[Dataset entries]
□ □ □ □ □ □ □

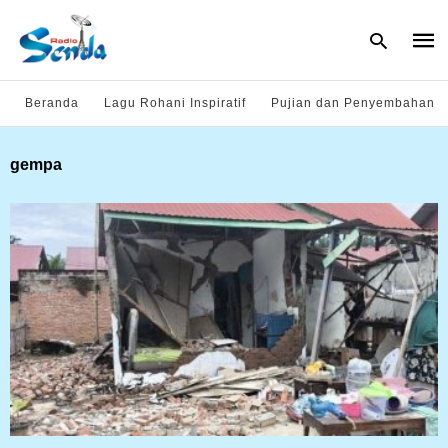
Beranda
Lagu Rohani Inspiratif
Pujian dan Penyembahan
Type
gempa
your
sear
quer
and
hit
enter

□ □ □ □ □ □ □

→ Task prompt
The answer is a portion of the data. Write out exactly the line with "Pujian dan Penyembahan" and all lines after it.

→ Exercise response
Pujian dan Penyembahan
Type
gempa
your
sear
quer
and
hit
enter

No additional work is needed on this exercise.